Any taming, though, had been short-lived. Duke and Sylvana had concluded an “amiable divorce” last year. The kids were proof, claimed the admiring webmaster, of “Tony Duke’s Eternal Virility – eat your heart out, Viagra-chompers! Beautiful Sylvan and the rugrats still live in a guesthouse right there on T.D.’s palatial Malibu spreadorama! The Man is ultra-generous and too-cool!”
Then pages of downloaded cartoons and centerfold photos, copyright infringements I supposed Duke tolerated. One unlined, doe-eyed, pouty-lipped face after another, sponge-rubber buttocks, geometrically barbered pubic triangles. And breasts. Peach-toned and pink-nippled, identically upswept, pneumatic in a way that Nature had never conceived.
I logged off, returned to the bedroom. Night chill had seeped in, and Robin was wearing a flannel nightgown, buttoned to the neck.
“I was just about to get you,” she said. “Ready to go to sleep? I am.”
Her hair was pinned, and she’d scrubbed her face clear of makeup. Her eyes still looked tired, and her lips were chapped. A tiny pimple that I hadn’t noticed before had sprouted on her forehead. I got into bed, rolled next to her, smelled toothpaste breath, the merest eau of perspiration. As she began to stretch away from me, I kissed her, touched her.
She said, “I look horrid – wasn’t planning to…”
Then she sighed, hiked up her gown, drew me to her, held me tight. She was wet when I entered her, came quickly, chewed on my nipple, and rocked the pleasure out of me. When her body peeled away from mine, she was already asleep. I lay there on my back, feeling the thump of my heartbeat, feeling alone. She began snoring lightly, and her hand snaked across the bedsheet, touched my arm, found my index finger. Her pinkie curled around the digit and held on.
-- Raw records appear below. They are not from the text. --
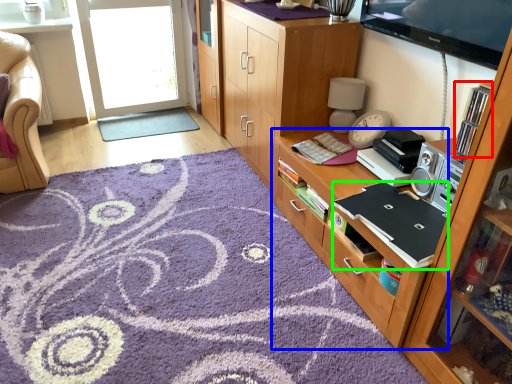 Question: Which object is positioned farthest from shelf (highlighted by a red box)? Select from cabinetry (highlighted by a blue box) and laptop (highlighted by a green box).

Choices:
 (A) cabinetry
 (B) laptop

Answer: (A) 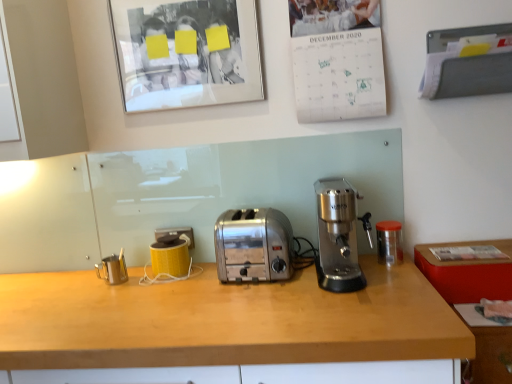 In order to click on unoccupied region to the right of brushed metal milk frother at left, which appears as the first appliance when viewed from the left in this screenshot , I will do `click(148, 278)`. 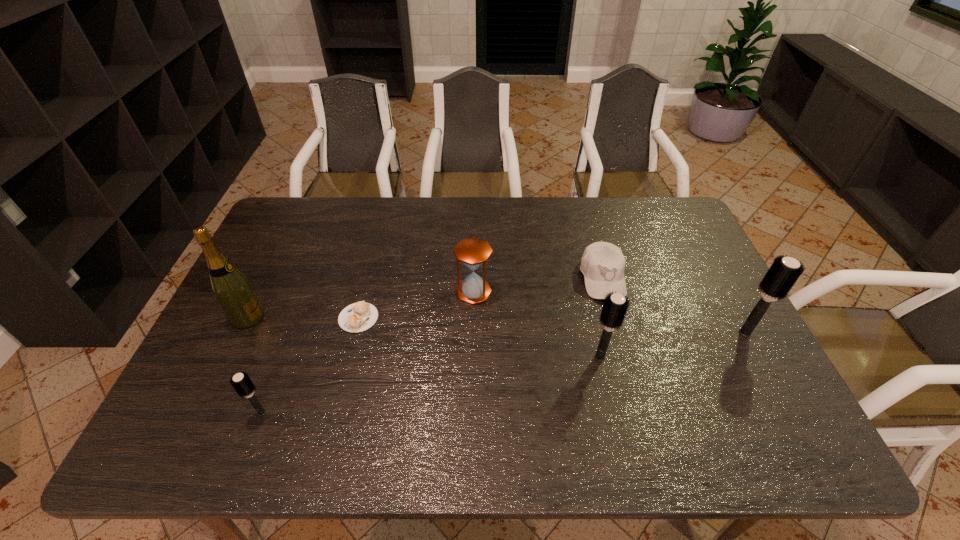 Locate an element on the screen. object located at the left edge is located at coordinates tap(231, 288).

This screenshot has height=540, width=960. I want to click on object that is at the right edge, so click(784, 272).

In the image, there is a desktop. What are the coordinates of `vacant space at the far edge` in the screenshot? It's located at (525, 216).

Locate an element on the screen. This screenshot has width=960, height=540. free space at the near edge is located at coordinates 702,389.

Locate an element on the screen. blank space at the right edge is located at coordinates (684, 269).

Where is `free spot at the far left corner of the desktop`? The width and height of the screenshot is (960, 540). free spot at the far left corner of the desktop is located at coordinates (315, 222).

The width and height of the screenshot is (960, 540). Find the location of `vacant space at the near left corner of the desktop`. vacant space at the near left corner of the desktop is located at coordinates (227, 409).

Identify the location of free space at the far right corner of the desktop. The image size is (960, 540). 662,224.

This screenshot has width=960, height=540. In order to click on free spot at the near right corner of the desktop in this screenshot , I will do `click(737, 394)`.

Locate an element on the screen. The image size is (960, 540). unoccupied area between the leftmost object and the third tallest object is located at coordinates (423, 337). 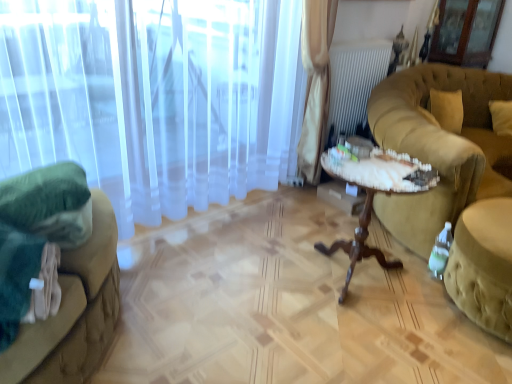 Locate an element on the screen. The image size is (512, 384). free point below woodenwoodentable at right (from a real-world perspective) is located at coordinates (360, 279). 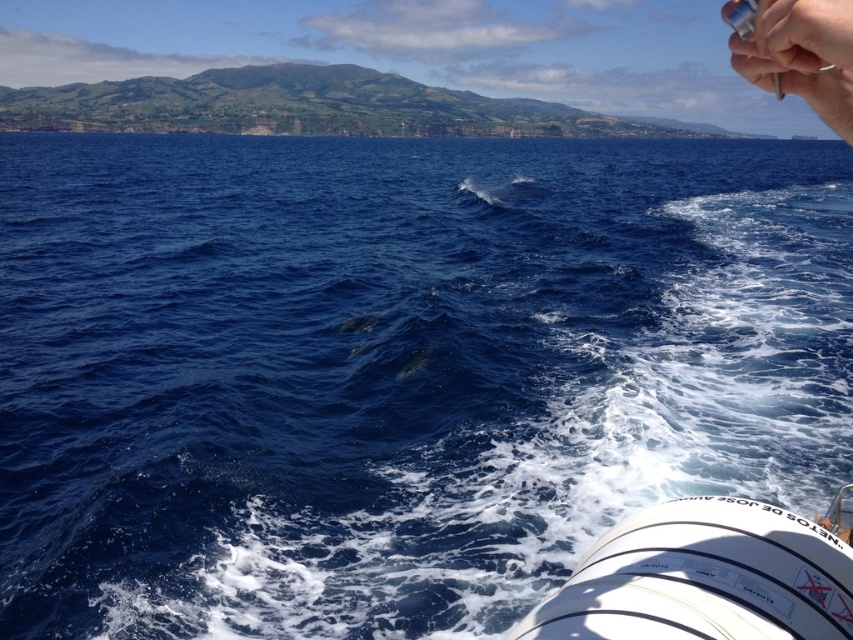 You are holding a metallic pen at upper right and want to point to the white glossy boat at lower right. Is the boat bigger or smaller than the pen?

The white glossy boat at lower right has a smaller size compared to metallic pen at upper right, so the boat is smaller than the pen.

You are holding a metallic pen at upper right and want to point it towards the white glossy boat at lower right. Is the boat within your reach to touch with the pen?

The white glossy boat at lower right is shorter than the metallic pen at upper right. Since the boat is shorter, it is likely farther away than the pen, so you cannot reach it with the pen.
Deep in slumber but gripping my finger hard.
Not daring to move, I waited for sleep.
I awoke the next morning knowing I’d dreamed but struggling to retrieve the details. Something to do with a party… palm trees, blue water, naked flesh. Or was I imagining that?
I took a very hot shower, dressed, made coffee, and brought it to Robin’s studio. She was goggled and gowned, about to enter the spray booth with a new mandolin, feigned patience when she saw me. After a few minutes of sipping and chat, I let her be and returned to the house. Thinking about parties again. Tony Duke’s lifestyle. The kind of opulence that might attract a girl like Lauren. Would be even more of a lure for the Olive Queen of Santo Leon. Had Shawna Yeager covered for a bash at the Duke estate with a story about going to the library?